PublicidadeApesar do viés favorável a Bolsonaro, o próprio Rodrigues admite que seu relato contém trechos que podem gerar certa delicadeza para o presidente, sua família e seus aliados mais próximos. Caso da prevalência ideológica na escolha do hospital que acolheria Bolsonaro. “Não é um livro bolsonarista”, acredita ele. “É um livro que tem coisas positivas e não tão positivas”, continua. “Um relato de como foi se formando uma onda contrária ao PT que encontrou em Bolsonaro a referência para crescer e levá-lo a se eleger presidente”, diz ele.
Fabrício Queiroz
Ao narrar ainda o episódio da facada, Rodrigues inclui na cena um nome cuja presença hoje é espinhosa para Bolsonaro e sua família: Fabricio Queiroz. O policial militar da reserva é apontado como o operador do esquema de rachadinha no gabinete de Flávio Bolsonaro como deputado estadual. O livro nada fala sobre a existência ou não do tal esquema, cuja existência Flávio nega. Mas mostra que Queiroz era, de fato, alguém muito próximo a Flávio. Tão próximo que foi com Queiroz que Flávio rumou do Rio de Janeiro para Juiz de Fora depois que seu pai sofreu o atentado.
Segundo Rodrigues, eles partiram para Juiz de Fora em dois carros. No primeiro, estavam Flávio e Queiroz. No segundo, ele e o hoje deputado federal Hélio Lopes (PL-RJ). “O Queiroz era homem de confiança do Flávio”, afirma Rodrigues. “Foi peça importantíssima da campanha. Fez a segurança de Flávio”, continua.
O livro narra toda a construção da candidatura, desde a escolha inicial de Bolsonaro por ser candidato pelo então Partido Ecológico Nacional (PEN). Como o partido depois mudou o nome para Patriotas. E como depois acabou descartado com a ida do candidato para o PSL. A aproximação no Rio de Bolsonaro do candidato do MDB ao governo, Wilson Witzel, com quem, depois de eleito, Bolsonaro acabou rompendo. Hoje, Witzel está cassado, acusado de desvio de verbas no combate à covid-19 no estado. Léo Rodrigues chegou a ser secretário de Ciência e Tecnologia do Rio de Janeiro. Deixou o governo após a saída de Witzel.

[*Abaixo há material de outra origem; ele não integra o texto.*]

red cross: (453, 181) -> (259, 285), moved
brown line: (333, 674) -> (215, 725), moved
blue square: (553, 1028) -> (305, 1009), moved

“Desde a campanha, as pessoas me perguntam sobre os bastidores. De tanto ter de contar essas histórias, eu acabei resolvendo escrevê-las”, diz ele. O livro, bancado pelo próprio Rodrigues, teve um lançamento no Rio em maio. Ele agora pretende fazer novas noites de autógrafos no Rio de Janeiro e em outras cidades. Ainda não há previsão de lançamento em Brasília.
Veja trecho do livro sobre a decisão de transferir Bolsonaro para o Albert Einstein:
“Sem dúvida, o atendimento da Santa Casa de Juiz de Fora foi sensacional. A equipe foi correta e atendeu com todos os protocolos. Os médicos de Juiz de Fora salvaram a vida dele, mas o risco ainda era muito grande e ele precisava ser transferido para um hospital de grande porte que pudesse tratar das questões mais complexas.

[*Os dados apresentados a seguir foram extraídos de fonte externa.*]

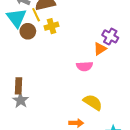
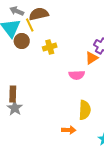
yellow cross: (52, 26) -> (50, 47), moved
yellow semicircle: (93, 102) -> (85, 110), turned 60

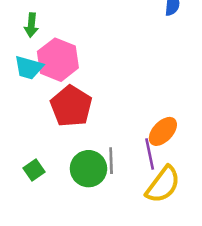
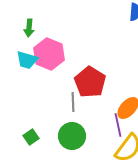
red pentagon: (71, 106) -> (90, 82), moved
gray line: (111, 161) -> (73, 102), moved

Naquele momento, as possibilidades eram o Hospital Israelita Albert Einstein, o Sírio Libanês ou um hospital Militar. Eu acho que a família na decisão entre os hospitais Sírio e Libanês e o Albert Einstein, seguramente, foi levado em consideração o fato de o Sírio Libanês, apesar de toda competência, ser um hospital libanês que já tem no histórico o atendimento aos políticos de esquerda como o Lula e a Dona Marisa.
Já a outra opção era um hospital israelita, o Albert Einstein. Israel é um país de direita com o qual o Jair tem uma boa relação. Na minha opinião, essa opção tem uma conotação política também. “Levo para o hospital Sírio Libanês frequentado por ideológicos de esquerda ou levo para o Albert Einstein, preferido dos ideológicos de direita, conservadores?”. É claro que a gente não pode afirmar, mas a gente pode deixar no ar que isso teve relevância na decisão de levar no dia seguinte para o Albert Einstein, em São Paulo. Só presenciei uma parte pequena desse diálogo da transferência; estava ao lado do Bebianno. Foi ele, inclusive, que me contou mais detalhes”.